Maybe it would be different for these cards:And what trip to the op shop would be complete without yet *another* apron I ask?! Or more patterns and zips??Phew. That was one photo heavy post!!
Wednesday, 9 January 2008
It's made by Pringle of Scotland "by appointment to her Majesty the Queen" and cost $10. It's lovely and soft and has grosgrain ribbon trim on the button band. That's something I love about op shopping - you can afford to buy things that you otherwise wouldn't risk. You can also buy things that you otherwise wouldn't end up anywhere near under normal shopping circumstances (I could open my own Supré store with all their stuff that I find in the op shop but that's another story altogether).

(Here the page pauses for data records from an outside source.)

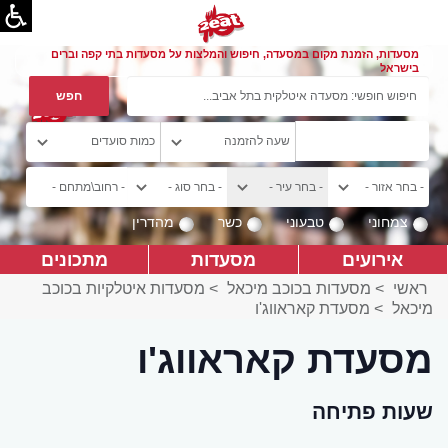
מסעדות, הזמנת מקום במסעדה, חיפוש והמלצות על מסעדות בתי קפה וברים
בישראל
צמחוני
טבעוני
כשר
מהדרין
אירועים
מסעדות
מתכונים
ראשי
>
מסעדות בכוכב מיכאל
>
מסעדות איטלקיות בכוכב
מיכאל
>
מסעדת קאראווג'ו
מסעדת קאראווג'ו
שעות פתיחה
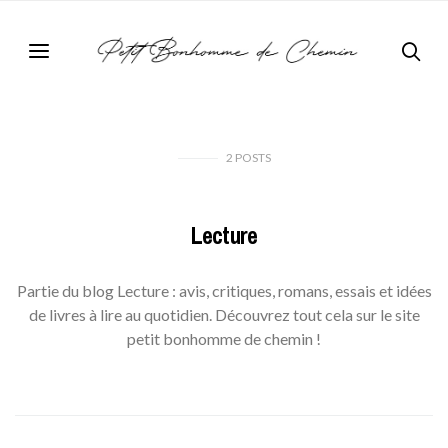
2
POSTS
Lecture
Partie du blog Lecture : avis, critiques, romans, essais et idées
de livres à lire au quotidien. Découvrez tout cela sur le site
petit bonhomme de chemin !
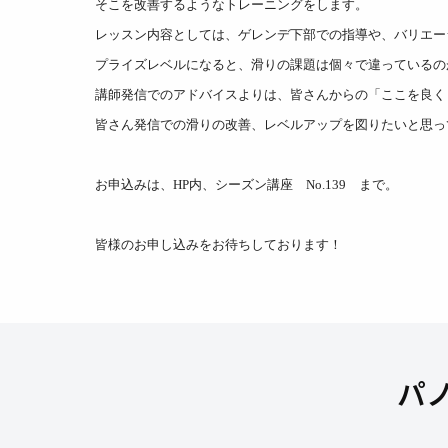
そこを改善するようなトレーニングをします。
レッスン内容としては、ゲレンデ下部での指導や、バリエー
プライズレベルになると、滑りの課題は個々で違っているの
講師発信でのアドバイスよりは、皆さんからの「ここを良く
皆さん発信での滑りの改善、レベルアップを図りたいと思っ
お申込みは、HP内、シーズン講座 No.139 まで。
皆様のお申し込みをお待ちしております！
パ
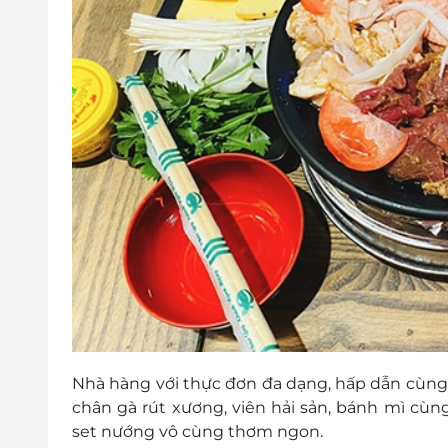
Nhà hàng với thực đơn đa dạng, hấp dẫn cùng c
chân gà rút xương, viên hải sản, bánh mì cù
set nướng vô cùng thơm ngon.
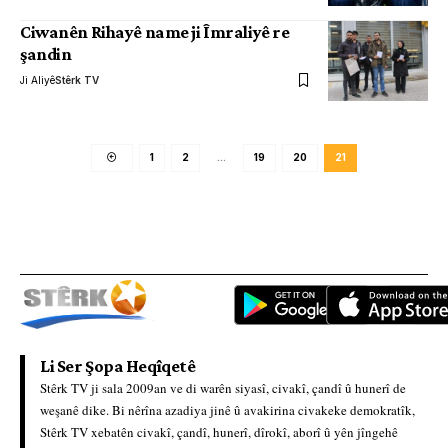
Ciwanên Rihayê name ji Îmraliyê re
şandin
Ji Aliyê
Stêrk TV
1
2
…
19
20
21
Li Ser Şopa Heqîqetê
Stêrk TV ji sala 2009an ve di warên siyasî, civakî, çandî û hunerî de
weşanê dike. Bi nêrîna azadiya jinê û avakirina civakeke demokratîk,
Stêrk TV xebatên civakî, çandî, hunerî, dîrokî, aborî û yên jîngehê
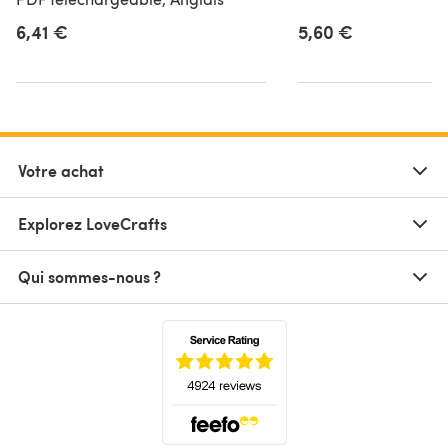
6,41 €
5,60 €
Votre achat
Explorez LoveCrafts
Qui sommes-nous ?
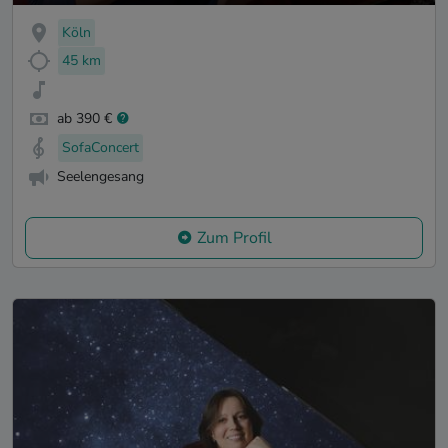
Köln
45 km
ab 390 €
SofaConcert
Seelengesang
Zum Profil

I bought this fabulous blouse a few weeks ago from the Salvation Army. I find it very difficult to get blouses that fit me well, without, er, straining across the front and as such spend my life in t-shirts. This one, however, is perfect. Rusty is a surf and streetwear label that I would never have considered otherwise. Thank god for the Salvos!
Tuesday, 8 January 2008
Everyone had their arms full of Salvo's good stuff. As we were standing in line waiting to pay I was fossicking through the bargain bins. Just look what I found...
It was just a calico folder - nothing special. When I opened it & saw this Strawberry Shortcake stationery I squealed with delight. I'm young enough (just) to remember when Strawberry Shortcake first hit the scene. I got her show bag at the Royal Melbourne Show that year & I had the shoelaces in my Dunlop Volleys.
My big girl said to me: "Mum, do you always do that when you find things you like in Oppies?"
Me to big girl: "Do what?"
Big girl to me: "Squeal & dance around like you need to go to the toilet!"
The thrill of a great op shop find is surely worth a little squeal & dance.
Check it out: 108-130 Diamond Creek Road, Greensborough. Open Tues-Thurs 9am-3pm.